Będzie praca na portalu. Dodatkowo mam usługę łączoną na trzy miesiące. To tarot na 4 dziedziny-praca, uczucie, zdrowie, finanse plus horoskop- tranzyty. Cena to tylko 80 zł, a można zaplanować nadchodzace miesiące, bo wiadomo czego można sie spodziewać. Klientki często o to ostatnio proszą, bo jest duża sprawdzalność. Na portalu mam rozkład partnerski z dopasowaniem astrologicznym. On mówi wszystko. Widać też przyszłość relacji i znajomości. Nieraz jest tak, że znajomość moze się skończyć ślubem, ale wszystko sie rozpadnie i znajomość się zakończy. Nieraz jest tak, ze znajomość przetrwa, ale nie związek.
Ostatnio zdałam sobie sprawę, ze minęło 40 lat odkąd zajmuję sie ezoteryką. Miałam w tym duze wsparcie ze strony rodziców. Były kupowane podwójne książki. W wieku 17 lat dostalam od mamy pierwsze wahadełko i karty tarota. W zasadzie wrożby interesowały mnie juz wcześniej. Jeszcze w podstawówce probowałam wrózyć kartami klasycznymi.
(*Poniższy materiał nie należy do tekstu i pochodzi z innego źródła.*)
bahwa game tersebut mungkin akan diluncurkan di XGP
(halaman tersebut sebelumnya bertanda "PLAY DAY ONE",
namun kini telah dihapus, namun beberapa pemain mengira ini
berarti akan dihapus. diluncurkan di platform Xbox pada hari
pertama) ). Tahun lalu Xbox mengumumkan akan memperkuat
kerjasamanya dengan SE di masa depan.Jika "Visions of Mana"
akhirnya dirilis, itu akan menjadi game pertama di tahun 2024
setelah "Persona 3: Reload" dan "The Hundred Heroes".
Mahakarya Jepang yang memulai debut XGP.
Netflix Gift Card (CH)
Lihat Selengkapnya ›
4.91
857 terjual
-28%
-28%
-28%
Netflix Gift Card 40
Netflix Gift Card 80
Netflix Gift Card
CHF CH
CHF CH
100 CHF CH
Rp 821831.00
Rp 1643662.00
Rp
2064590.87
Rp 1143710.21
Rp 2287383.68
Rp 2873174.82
Wtedy tez zainteresowała mnie astrologia. Po 20-stce kupiłam profesjonalne książki astrologiczne i zaczęłam robić horoskopy. Liczenie było mozolne. Teraz liczy komputer. Nigdy jednak nie przypuszczałam wtedy, że ezoteryka stanie sie moim zawodem. Później pokończyłam kursy. Były dwa tarota i kurs kart lenormand. Był warsztat u szepuchy z Podlasia. Były inicjacje Reiki w tym na Mistrza Reiki. Była inicjacja w Engel- ki. To inicjacja anielska. Był kurs I stopnia uzdrawiania pranicznego.
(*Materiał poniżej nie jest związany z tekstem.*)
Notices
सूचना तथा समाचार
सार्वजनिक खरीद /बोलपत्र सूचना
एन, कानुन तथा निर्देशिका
Fryzura zrobiona i cieszy mnie. Kosmetyki do makijażu kupione - cień i tusz do rzęs. Cień na kreski, a nie na powieki. Na usta tylko blyszczyk lub pomadka ochronna. Zawsze akcentowalam oczy, a nie usta. Teraz czas na ciało. Niestety idzie opornie. Mam odstępstwa typu wino, ciastka, bo Krzysek mnie kusi. Jest postęp, bo nie jem juz pieczywa.